When I followed Sarah to the sink to clean my empty glass, she thanked me and smiled in her generous way. Then she wished me good night and turned to go.

—Sister Sarah, I said.

When she turned back, she raised her eyebrows in inquiry. Then she watched with that same muted surprise as I reached into the pocket of her robe and removed the little brown bottle.

—Trust me, I said. These won’t do you any good.

And when she walked out of the kitchen, I stuck the bottle in the bottom of the spice rack, feeling like I’d done my second good deed of the day.

FOUR

Woolly

On Friday at half past one, Woolly was standing in his absolute favorite spot in the store. And that was really saying something! Because at FAO Schwarz, there were so many wonderful spots to stand in. Why, to get to this spot, he had to pass through the collection of giant stuffed animals—including the tiger with the hypnotizing eyes, and the life-size giraffe whose head nearly hit the ceiling. He had to pass through motorsports, where two boys were racing little Ferraris around a figure-eight track. And at the top of the escalator, he had to pass through the magic set area where a magician was making the jack of diamonds disappear. But even with all of that to see, there was nowhere in the store that made Woolly quite as happy as the big glass case with the dollhouse furniture.

Twenty feet long with eight glass shelves, it was even bigger than the trophy case in the gym at St. George’s, and it was filled from bottom to top and side to side with perfect little replicas. On the left side of the case was a whole section dedicated to Chippendale furniture—with Chippendale highboys and Chippendale desks and a dining-room set with twelve Chippendale chairs neatly arranged around a Chippendale table. The table was just like the one that his family used to have in the dining room of their brownstone on Eighty-Sixth Street. Naturally, they didn’t eat at the Chippendale every day. It was reserved for special occasions like birthdays and holidays, when they would set the table with the best china and light all the candles in the candelabra. At least, that is, until Woolly’s father died; and his mother remarried, moved to Palm Beach, and donated the table to the Women’s Exchange.

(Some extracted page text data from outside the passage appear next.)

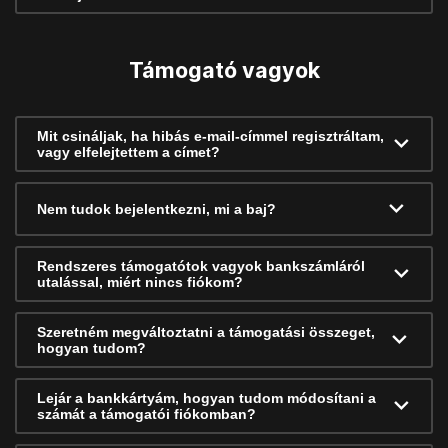
Támogató vagyok
Mit csináljak, ha hibás e-mail-címmel regisztráltam,
vagy elfelejtettem a címet?
Nem tudok bejelentkezni, mi a baj?
Rendszeres támogatótok vagyok bankszámláról
utalással, miért nincs fiókom?
Szeretném megváltoztatni a támogatási összeget,
hogyan tudom?
Lejár a bankkártyám, hogyan tudom módosítani a
számát a támogatói fiókomban?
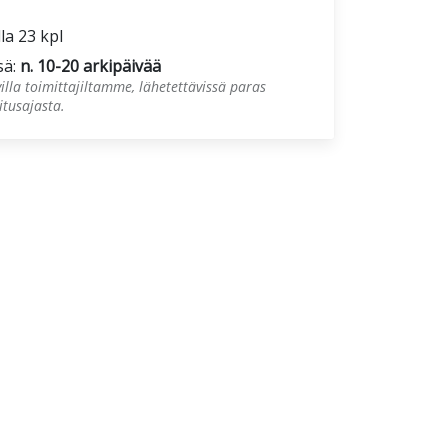
lla 23 kpl
sä:
n. 10-20 arkipäivää
illa toimittajiltamme, lähetettävissä paras
tusajasta.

Boy, had his sister Kaitlin gotten mad about that!

How could you, she had said to their mother (or sort of shouted) when the moving men appeared to pick up the set. That was Great-grandma’s!

Oh, Kaitlin, replied his mother. What could you possibly want with a table like that? Some fusty old thing that seats a dozen people. No one even gives dinner parties anymore. Isn’t that right, Woolly.

At the time, Woolly hadn’t known whether people gave dinner parties or not. He still didn’t know. So he hadn’t said anything. But his sister had said something. She had said it to him as the moving men carried the Chippendale out the door.

Take a good hard look, Woolly, she said. Because you’ll never see a table like that again.

So he had taken a good hard look.

But as it turned out, Kaitlin had been wrong. For Woolly had seen a table like that again. He had seen it right here in the display case at FAO Schwarz.

The furniture in the display case was arranged chronologically. So as you moved from left to right you could travel all the way from the Court of Versailles to a living room in a modern-day apartment, with a phonograph, and a cocktail table, and a pair of Mies van der Rohe chairs.